The researchers found conclusively that using lubricants did not affect natural fertility, stating: “Lubricants are commonly used by couples during procreative intercourse. Lubricant use during procreative intercourse does not appear to reduce the probability of conceiving.”

They proposed three reasons why these results differed from the lab-based ones:

  • Firstly, lubricants may not remain in the upper vagina, where sperm is deposited
  • Sperm deposited in the upper vagina swims quickly into the cervix
  • Lubricants may actually increase the chance of getting pregnant as it may enable more frequent sex

Are any lubricants more suitable for TTC than others?

Studies have shown that in the laboratory experiments Pre-seed and Conceive Plus had least effect on sperm motility. These are certainly popular and recommended brands with mums in our forum.

“I switched from Conceive Plus to Pre-seed and ate pineapple core over 5-12dpo [days past ovulation]! Not sure which of them did the trick but it was our 16th month of trying so I’m sure at least one change played a part,” says Sian.

“I’ve conceived three times using Pre-seed,” adds Monkey_Nuts. “It is runny, but I only use about 1/3 of what they recommend. You put it in with an applicator before you go to bed so I think it feels very natural.”

“I got pregnant 1st cycle after using Conceive Plus so worked for me,” says GsMummy.

Can lubricants actually affect your unborn baby?

At the moment, there’s no evidence to suggest that lubricants can do any harm to your unborn baby.

“As far as I am aware, there is no evidence to suggest that use of lubricants affect development of the foetus,” explains Professor Allan Pacey, spokesperson for the Royal College of Obstetricians and Gynaecologist.

“It would seem reasonable to assume these lubricants do not do any harm if they are used according to the manufacturer’s instructions.

“For anyone struggling with a fertility issue, it’s a good idea to see your GP if you haven’t conceived after one year of trying. Women aged 36 and over, and anyone who’s already aware they may have fertility problems, should see their GP sooner.”

Can sperm-friendly lubricants enhance fertility?

Lubricants that are specifically sperm-friendly aim to create an environment designed for conceiving.

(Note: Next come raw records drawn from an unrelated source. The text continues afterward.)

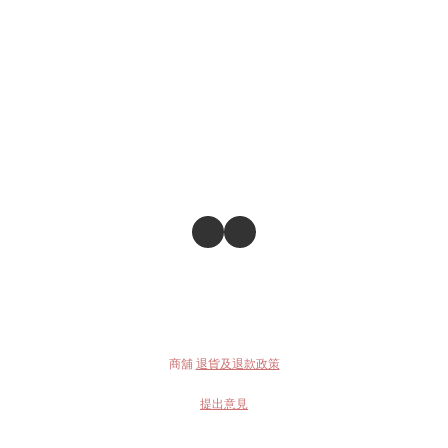
商舖
退貨及退款政策
提出意見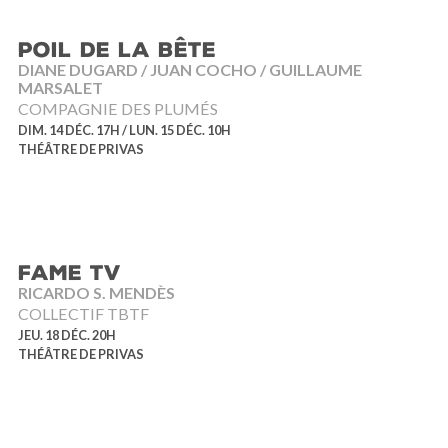
POIL DE LA BÊTE
DIANE DUGARD / JUAN COCHO / GUILLAUME
MARSALET
COMPAGNIE DES PLUMÉS
DIM. 14 DÉC. 17H / LUN. 15 DÉC. 10H
THÉÂTRE DE PRIVAS
FAME TV
RICARDO S. MENDÈS
COLLECTIF TBTF
JEU. 18 DÉC. 20H
THÉÂTRE DE PRIVAS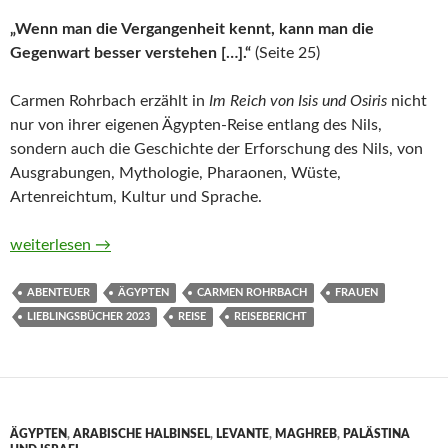
„Wenn man die Vergangenheit kennt, kann man die
Gegenwart besser verstehen […].“
(Seite 25)
Carmen Rohrbach erzählt in
Im Reich von Isis und Osiris
nicht
nur von ihrer eigenen Ägypten-Reise entlang des Nils,
sondern auch die Geschichte der Erforschung des Nils, von
Ausgrabungen, Mythologie, Pharaonen, Wüste,
Artenreichtum, Kultur und Sprache.
Im Reich von Isis und Osiris von Carmen Rohrbach
weiterlesen
→
ABENTEUER
ÄGYPTEN
CARMEN ROHRBACH
FRAUEN
LIEBLINGSBÜCHER 2023
REISE
REISEBERICHT
ÄGYPTEN
,
ARABISCHE HALBINSEL
,
LEVANTE
,
MAGHREB
,
PALÄSTINA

“Sperm-friendly lubricants work by maintaining the correct PH levels and the appropriate balance of salts and sugars for the sperm to survive,” explains Professor Pacey.

But can they boost your fertility? “As far as I’m aware, they have never been tested in couples to see if they actually enhance conception,” says Professor Pacey.

The bottom line

In the main, it seems that while lab studies have suggested lubricants can affect the motility of sperm, there is no conclusive evidence that using a lubricant will lower your chances of conceiving.

However, certain sperm-friendly lubricants, such as Pre-seed and Conceive Plus, have been shown to have the least effect on sperm motility, and are certainly recommended in our forum.

We have been in touch with the makers of KY Jelly for their response and are awaiting their response.